• Findom_DeLuise [she/her, they/them]
    ·
    edit-2
    1 year ago

    The US minimum age for conscription was 18 back in the 1960s and 1970s. (It still is, but it used to be, too.) This was amended from age 18 in WWII to ages 19 to 26 by the Selective Service Act in 1948, but 18 year olds still had to register.

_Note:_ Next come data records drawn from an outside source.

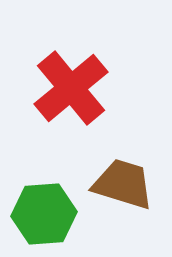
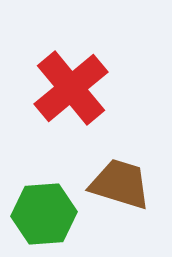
brown trapezoid: moved 3 px left
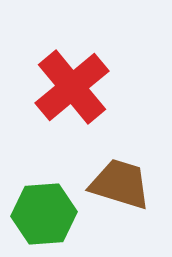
red cross: moved 1 px right, 1 px up
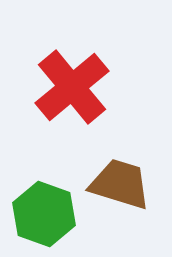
green hexagon: rotated 24 degrees clockwise
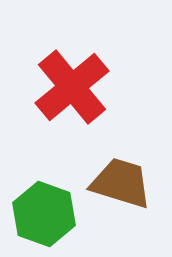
brown trapezoid: moved 1 px right, 1 px up
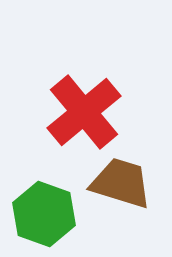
red cross: moved 12 px right, 25 px down
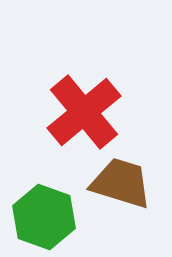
green hexagon: moved 3 px down
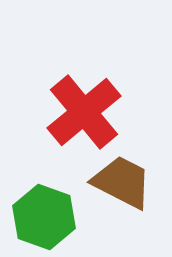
brown trapezoid: moved 1 px right, 1 px up; rotated 10 degrees clockwise
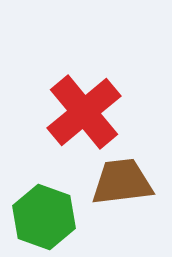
brown trapezoid: rotated 34 degrees counterclockwise
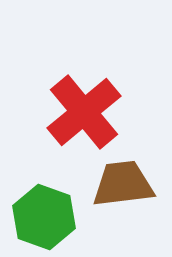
brown trapezoid: moved 1 px right, 2 px down
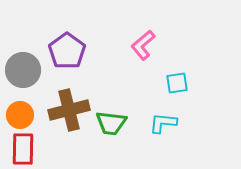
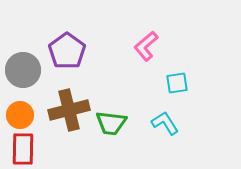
pink L-shape: moved 3 px right, 1 px down
cyan L-shape: moved 2 px right; rotated 52 degrees clockwise
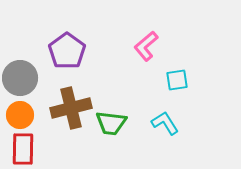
gray circle: moved 3 px left, 8 px down
cyan square: moved 3 px up
brown cross: moved 2 px right, 2 px up
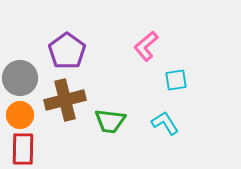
cyan square: moved 1 px left
brown cross: moved 6 px left, 8 px up
green trapezoid: moved 1 px left, 2 px up
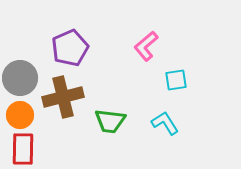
purple pentagon: moved 3 px right, 3 px up; rotated 12 degrees clockwise
brown cross: moved 2 px left, 3 px up
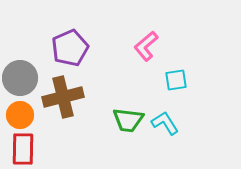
green trapezoid: moved 18 px right, 1 px up
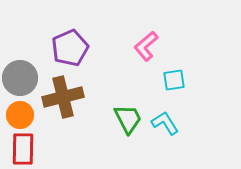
cyan square: moved 2 px left
green trapezoid: moved 1 px up; rotated 124 degrees counterclockwise
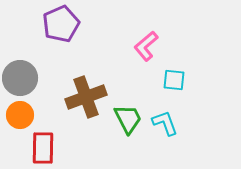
purple pentagon: moved 9 px left, 24 px up
cyan square: rotated 15 degrees clockwise
brown cross: moved 23 px right; rotated 6 degrees counterclockwise
cyan L-shape: rotated 12 degrees clockwise
red rectangle: moved 20 px right, 1 px up
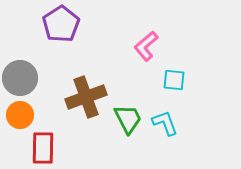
purple pentagon: rotated 9 degrees counterclockwise
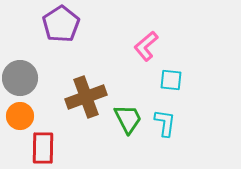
cyan square: moved 3 px left
orange circle: moved 1 px down
cyan L-shape: rotated 28 degrees clockwise
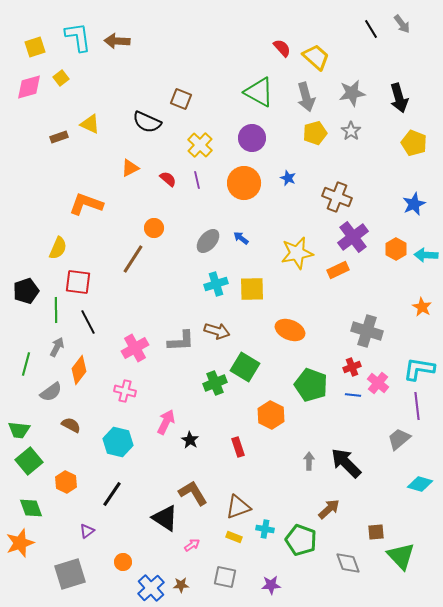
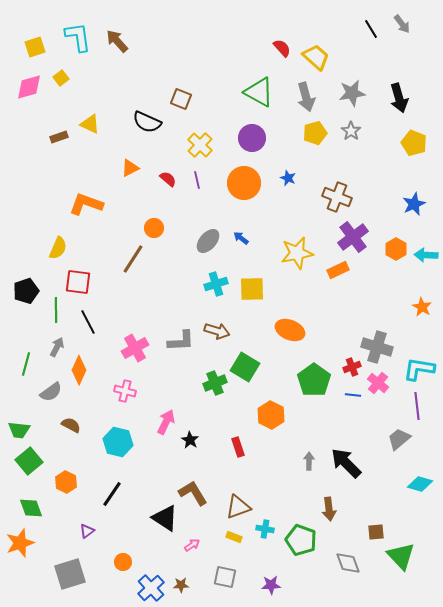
brown arrow at (117, 41): rotated 45 degrees clockwise
gray cross at (367, 331): moved 10 px right, 16 px down
orange diamond at (79, 370): rotated 12 degrees counterclockwise
green pentagon at (311, 385): moved 3 px right, 5 px up; rotated 16 degrees clockwise
brown arrow at (329, 509): rotated 125 degrees clockwise
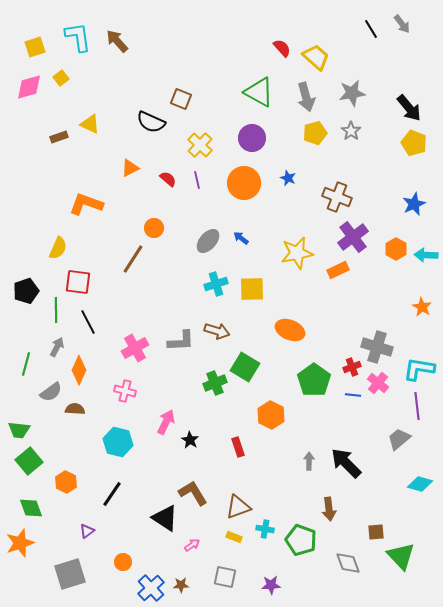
black arrow at (399, 98): moved 10 px right, 10 px down; rotated 24 degrees counterclockwise
black semicircle at (147, 122): moved 4 px right
brown semicircle at (71, 425): moved 4 px right, 16 px up; rotated 24 degrees counterclockwise
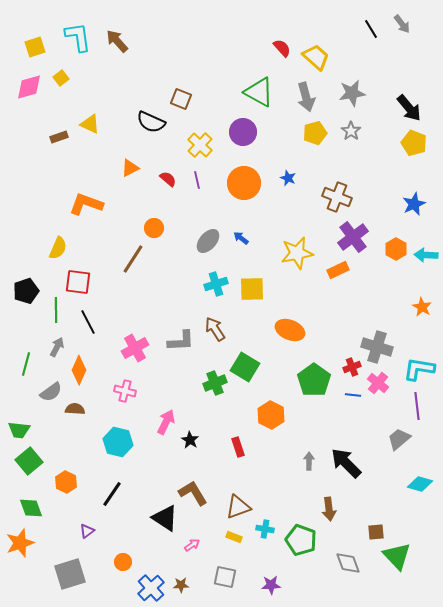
purple circle at (252, 138): moved 9 px left, 6 px up
brown arrow at (217, 331): moved 2 px left, 2 px up; rotated 140 degrees counterclockwise
green triangle at (401, 556): moved 4 px left
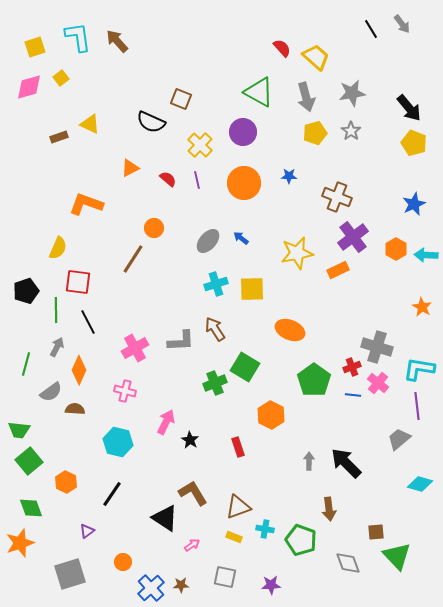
blue star at (288, 178): moved 1 px right, 2 px up; rotated 21 degrees counterclockwise
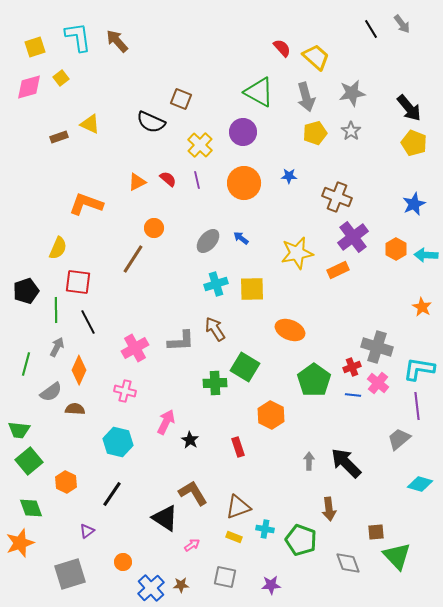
orange triangle at (130, 168): moved 7 px right, 14 px down
green cross at (215, 383): rotated 20 degrees clockwise
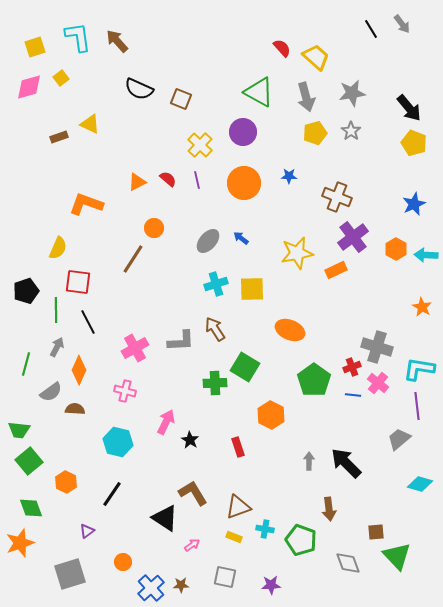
black semicircle at (151, 122): moved 12 px left, 33 px up
orange rectangle at (338, 270): moved 2 px left
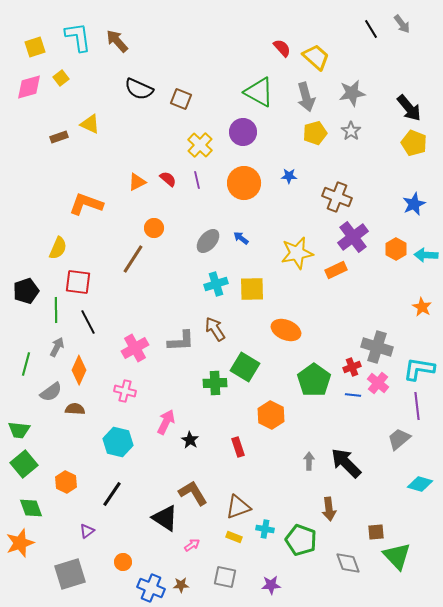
orange ellipse at (290, 330): moved 4 px left
green square at (29, 461): moved 5 px left, 3 px down
blue cross at (151, 588): rotated 24 degrees counterclockwise
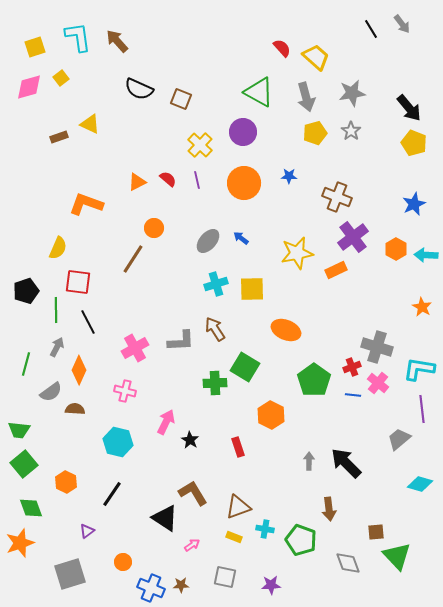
purple line at (417, 406): moved 5 px right, 3 px down
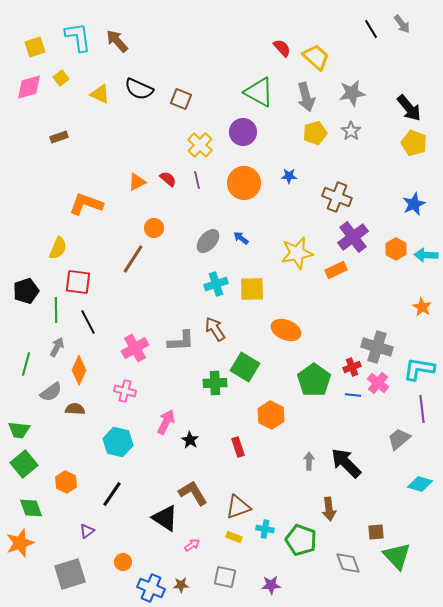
yellow triangle at (90, 124): moved 10 px right, 30 px up
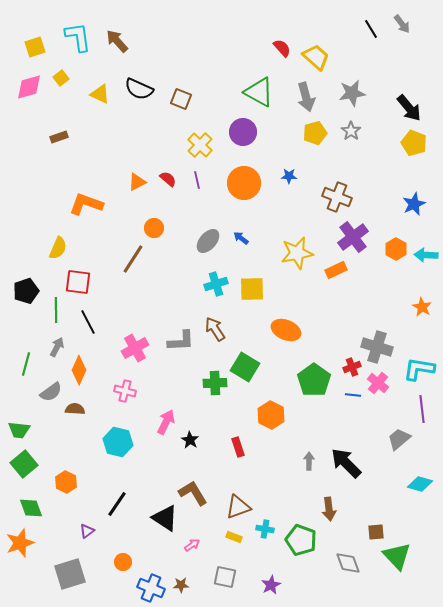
black line at (112, 494): moved 5 px right, 10 px down
purple star at (271, 585): rotated 24 degrees counterclockwise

    https://www.pbs.org/newshour/classroom/app/uploads/2014/03/Timeline-of-of-conscription.pdf

    In (old) press releases for Street Fighter II: The World Warrior, Guile is listed as being born in 1960, and allegedly fought in Vietnam alongside his buddy "Charlie." The last US troops were withdrawn from Vietnam in April of 1975. Thus, 1990s Capcom was apparently a fan of AmeriKKKan child soldiers. Regardless, the US MIC wasn't scooping up kids straight out of middle school and shipping them over to get composted by Uncle Ho.

    (Note that Guile was later retconned to being a "trainee," according to the wiki.)


    Edit: my source on the original 1994 stuff is an ancient Electronic Gaming Monthly article. I don't remember the issue number, but the writer and editors had a definite "wait, what?" moment when they got the character bio stuff from Capcom.